Start of GIVEN ENTRIES

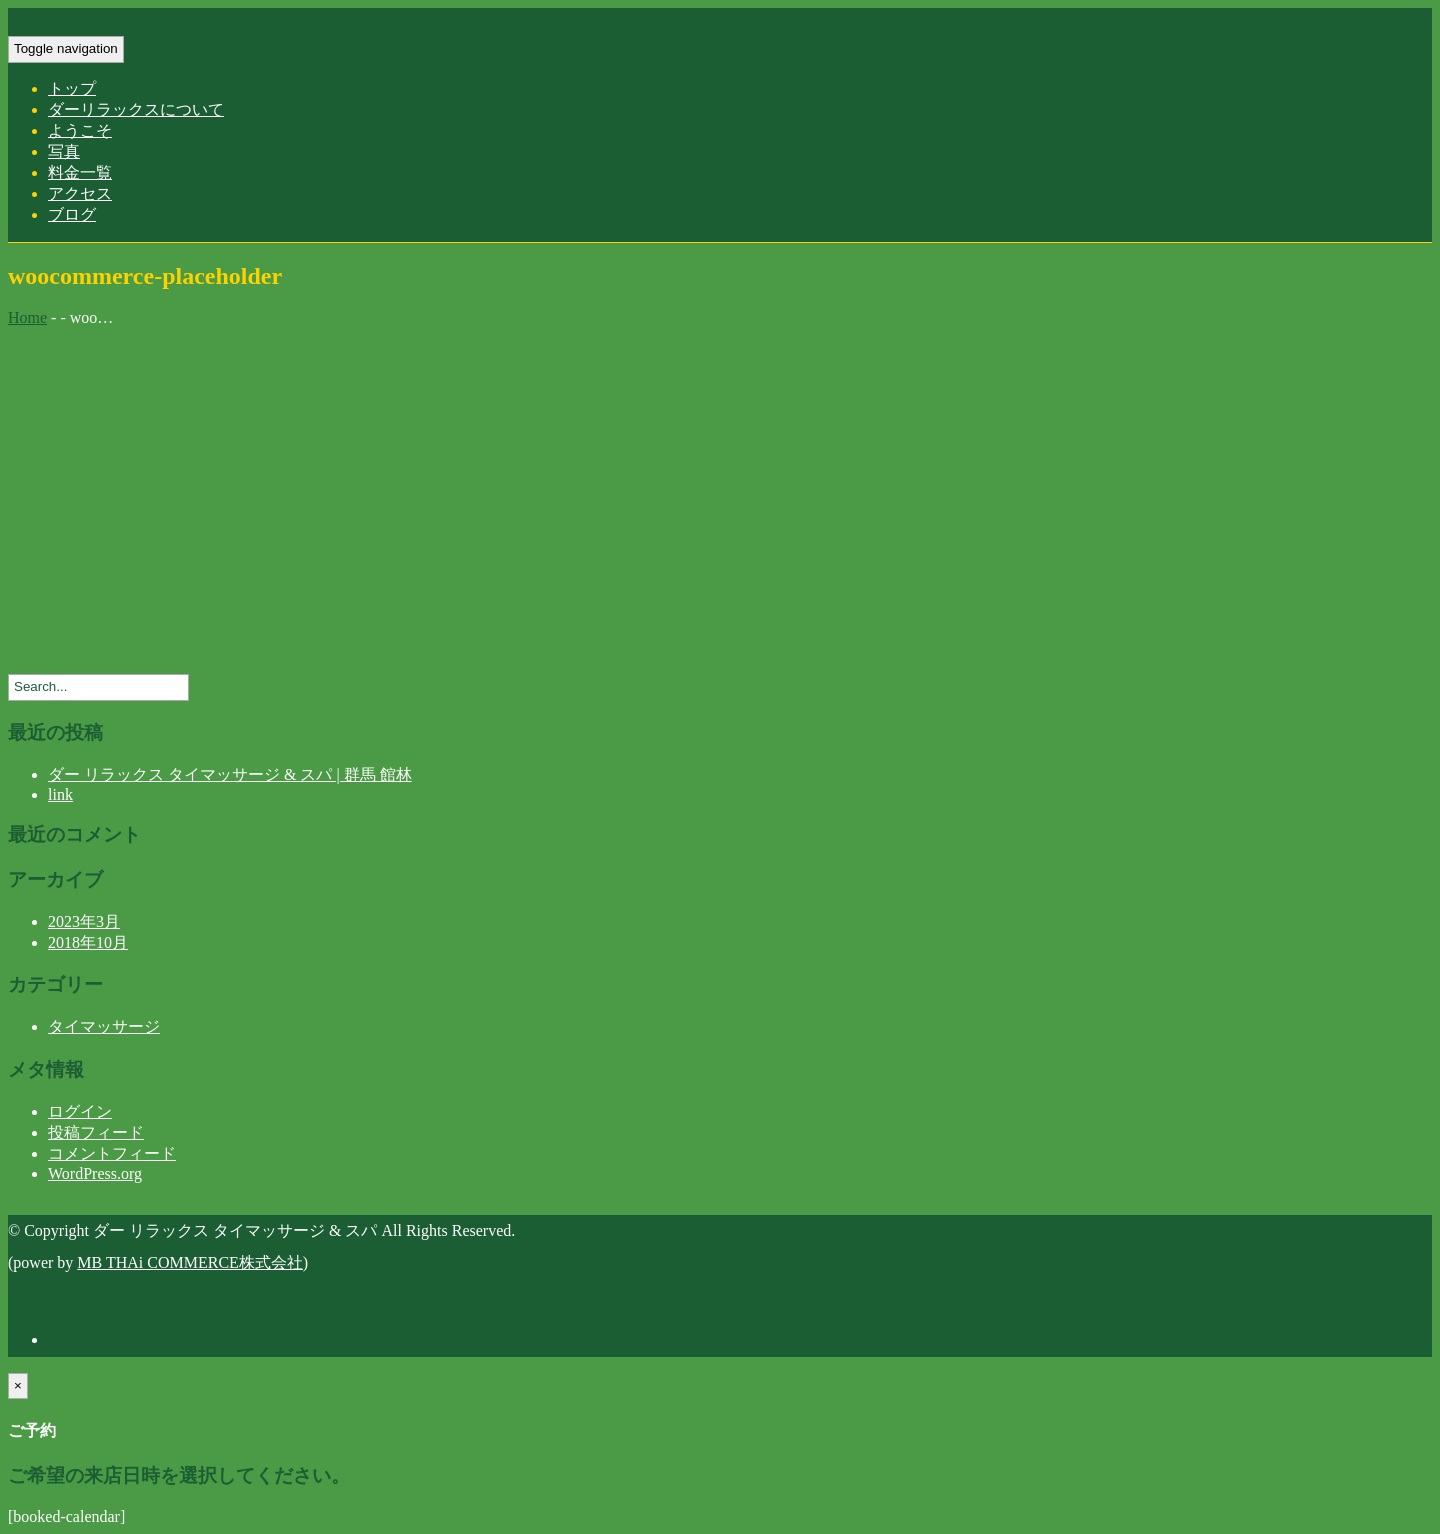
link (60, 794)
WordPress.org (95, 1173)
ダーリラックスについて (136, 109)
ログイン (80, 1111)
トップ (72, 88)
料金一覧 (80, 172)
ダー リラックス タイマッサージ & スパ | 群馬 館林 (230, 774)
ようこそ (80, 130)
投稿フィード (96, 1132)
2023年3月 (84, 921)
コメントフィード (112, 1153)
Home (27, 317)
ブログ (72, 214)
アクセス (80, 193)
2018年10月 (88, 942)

End of GIVEN ENTRIES
Start of GIVEN ENTRIES

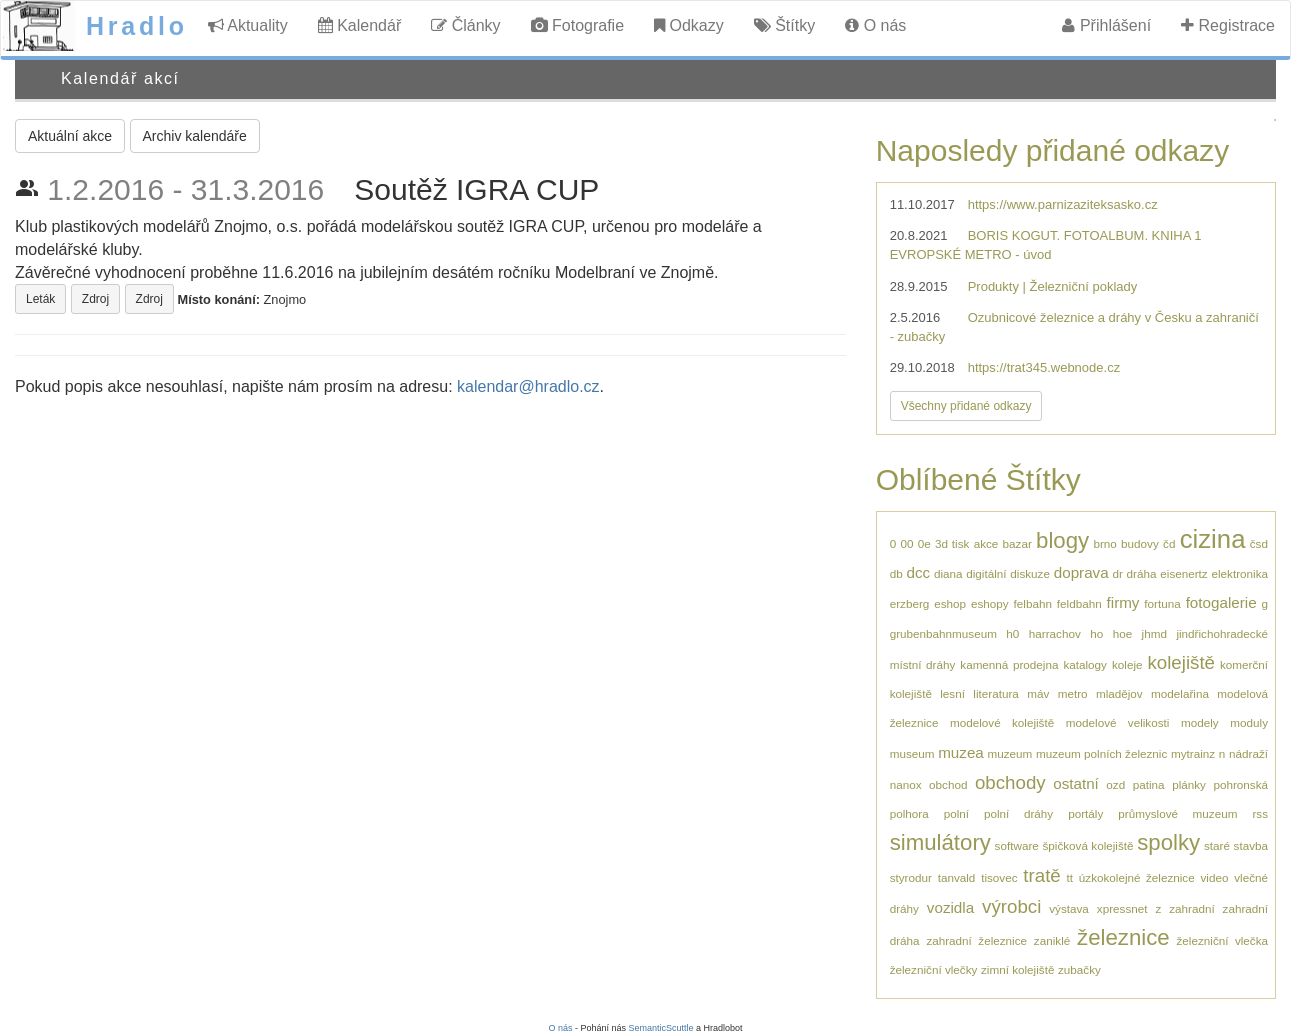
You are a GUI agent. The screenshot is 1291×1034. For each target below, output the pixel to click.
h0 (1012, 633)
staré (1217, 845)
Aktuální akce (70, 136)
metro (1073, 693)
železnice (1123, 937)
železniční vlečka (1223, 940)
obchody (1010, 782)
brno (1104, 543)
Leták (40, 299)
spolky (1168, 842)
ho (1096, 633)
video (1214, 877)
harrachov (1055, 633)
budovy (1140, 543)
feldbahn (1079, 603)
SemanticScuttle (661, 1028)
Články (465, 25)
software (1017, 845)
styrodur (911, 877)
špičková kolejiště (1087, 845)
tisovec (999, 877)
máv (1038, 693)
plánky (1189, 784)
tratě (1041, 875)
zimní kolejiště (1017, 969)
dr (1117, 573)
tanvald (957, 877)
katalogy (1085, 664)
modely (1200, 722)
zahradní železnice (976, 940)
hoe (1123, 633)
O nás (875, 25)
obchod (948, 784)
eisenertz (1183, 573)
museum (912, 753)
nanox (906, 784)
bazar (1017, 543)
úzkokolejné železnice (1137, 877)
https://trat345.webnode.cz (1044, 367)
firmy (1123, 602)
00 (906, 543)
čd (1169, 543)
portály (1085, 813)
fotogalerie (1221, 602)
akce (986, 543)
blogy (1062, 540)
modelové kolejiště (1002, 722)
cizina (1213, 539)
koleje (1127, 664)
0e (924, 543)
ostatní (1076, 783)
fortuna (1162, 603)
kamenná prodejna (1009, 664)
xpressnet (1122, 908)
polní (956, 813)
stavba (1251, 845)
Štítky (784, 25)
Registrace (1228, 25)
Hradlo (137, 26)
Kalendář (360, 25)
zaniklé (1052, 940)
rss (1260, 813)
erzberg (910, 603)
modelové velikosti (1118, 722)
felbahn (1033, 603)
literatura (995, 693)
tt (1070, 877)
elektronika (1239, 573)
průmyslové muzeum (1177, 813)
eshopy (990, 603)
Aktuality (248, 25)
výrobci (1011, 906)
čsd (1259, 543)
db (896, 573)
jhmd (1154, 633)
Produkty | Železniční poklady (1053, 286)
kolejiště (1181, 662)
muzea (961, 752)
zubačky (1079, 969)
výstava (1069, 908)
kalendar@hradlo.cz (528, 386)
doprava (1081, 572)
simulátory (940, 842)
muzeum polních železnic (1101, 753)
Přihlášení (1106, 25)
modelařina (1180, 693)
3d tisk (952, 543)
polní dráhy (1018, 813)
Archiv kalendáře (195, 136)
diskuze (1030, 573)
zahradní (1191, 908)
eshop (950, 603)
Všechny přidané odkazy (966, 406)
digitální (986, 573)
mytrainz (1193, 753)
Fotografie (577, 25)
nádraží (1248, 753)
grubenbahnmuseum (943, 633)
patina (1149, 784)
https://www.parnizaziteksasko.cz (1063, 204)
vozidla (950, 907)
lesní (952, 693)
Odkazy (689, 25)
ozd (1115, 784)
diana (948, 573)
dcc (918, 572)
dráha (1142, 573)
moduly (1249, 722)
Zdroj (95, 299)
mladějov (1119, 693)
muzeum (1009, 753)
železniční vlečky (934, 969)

End of GIVEN ENTRIES
Start of GIVEN ENTRIES

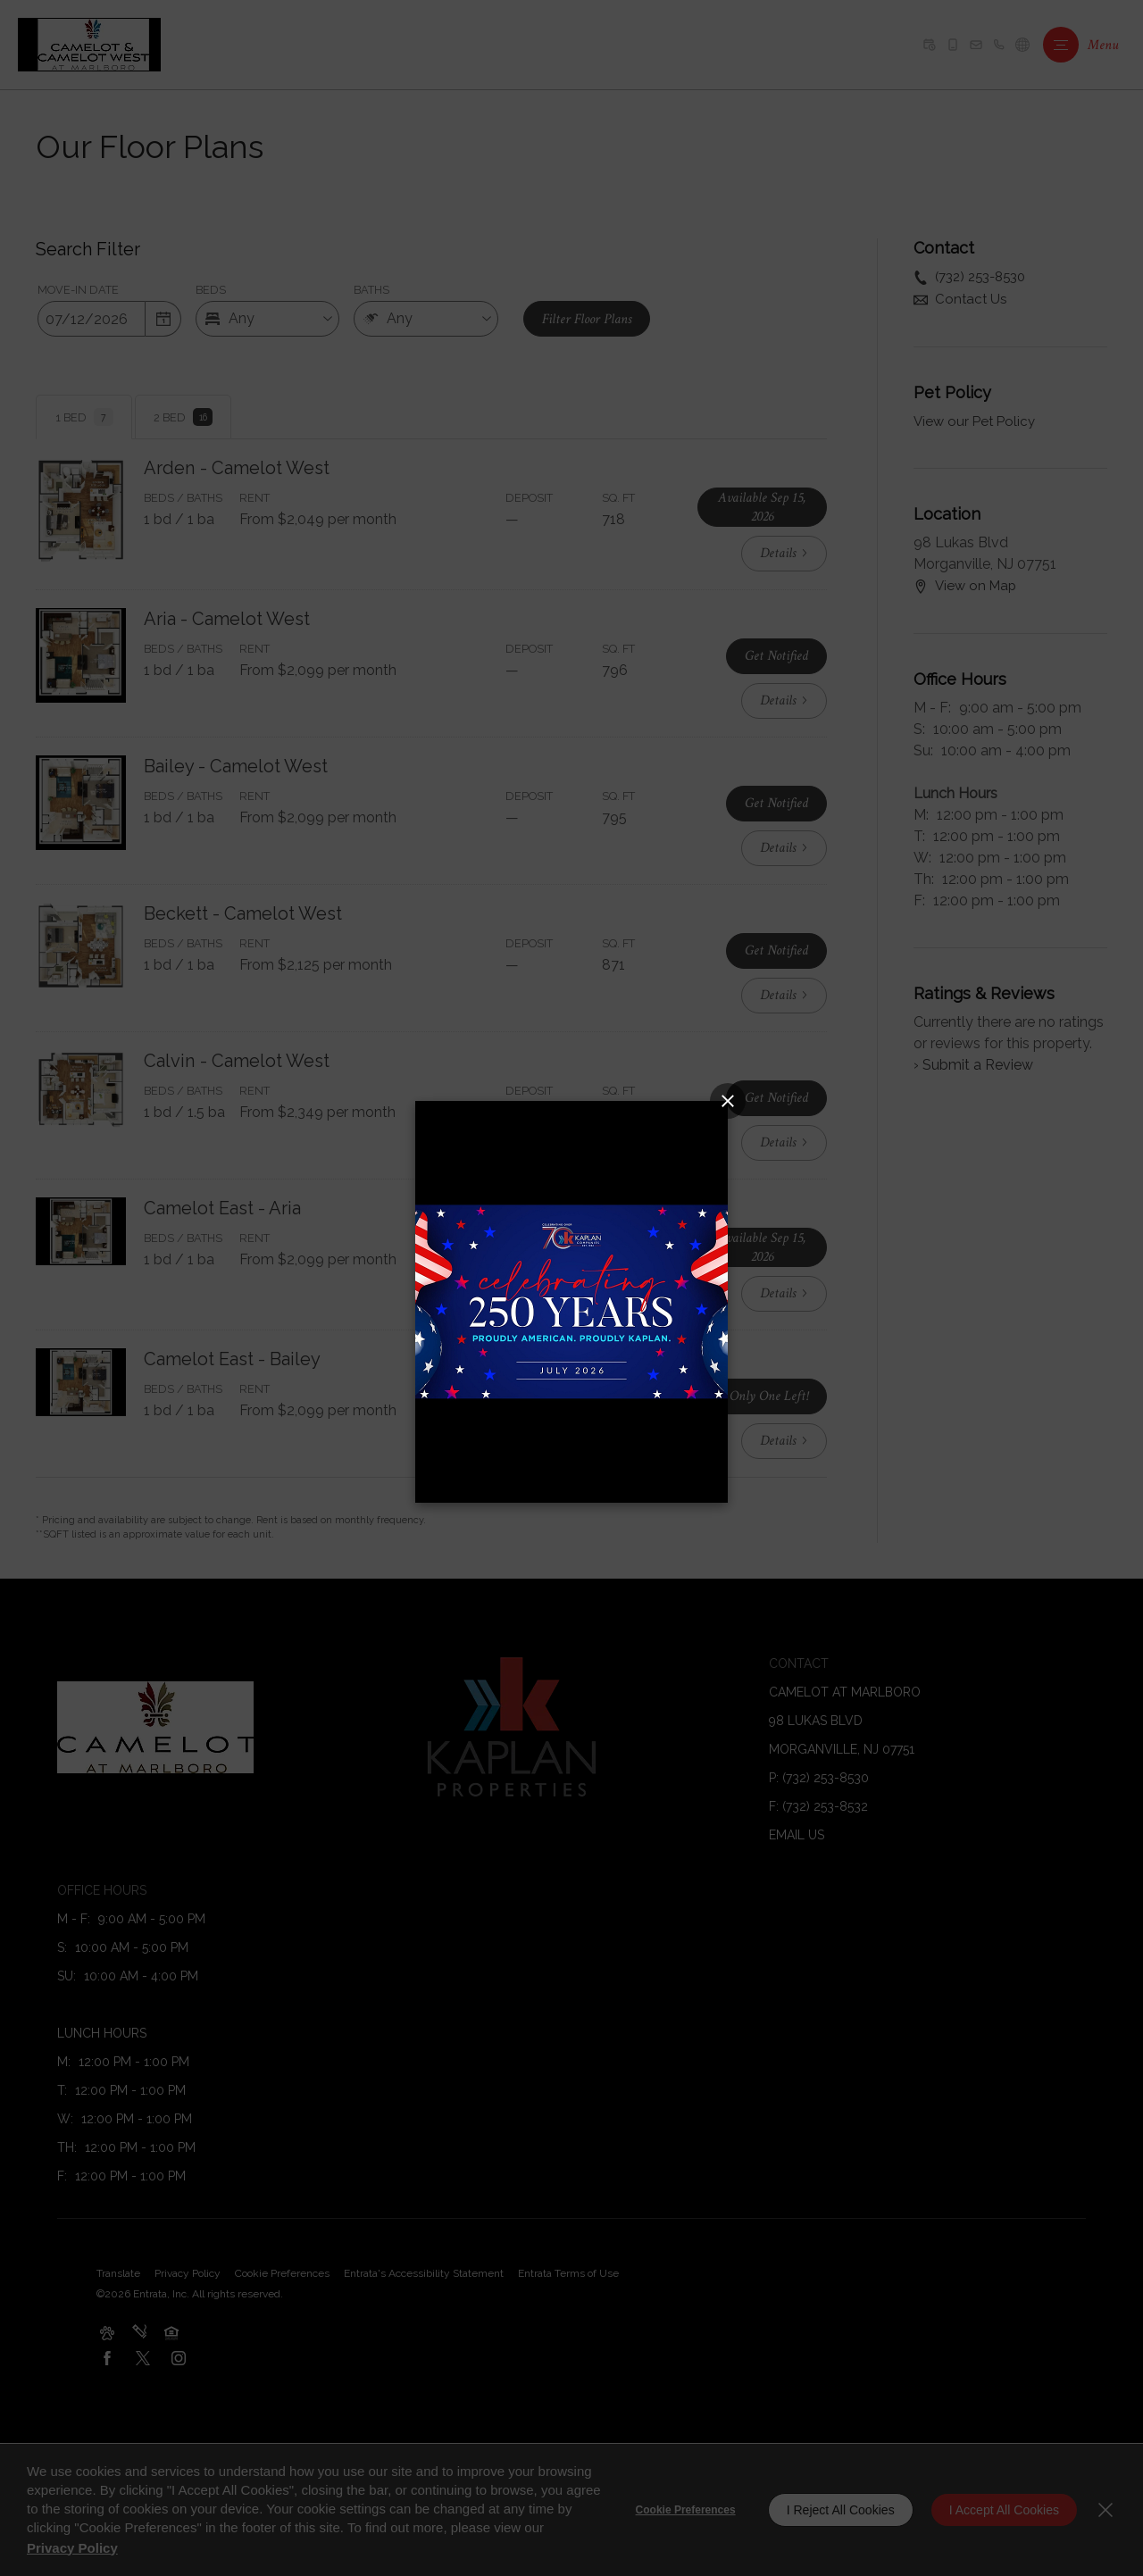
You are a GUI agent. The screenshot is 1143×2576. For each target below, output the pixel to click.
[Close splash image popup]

End of GIVEN ENTRIES

> [YOUR GOAL] Give back, unchanged, the run of lines in the listing above that begins at the line containing "cizina (1213, 539)" and ends at the line containing "tt (1070, 877)", both included.

> [REPLY]
cizina (1213, 539)
koleje (1127, 664)
0e (924, 543)
ostatní (1076, 783)
fortuna (1162, 603)
kamenná prodejna (1009, 664)
xpressnet (1122, 908)
polní (956, 813)
stavba (1251, 845)
Štítky (784, 25)
Registrace (1228, 25)
Hradlo (137, 26)
Kalendář (360, 25)
zaniklé (1052, 940)
rss (1260, 813)
erzberg (910, 603)
modelové velikosti (1118, 722)
felbahn (1033, 603)
literatura (995, 693)
tt (1070, 877)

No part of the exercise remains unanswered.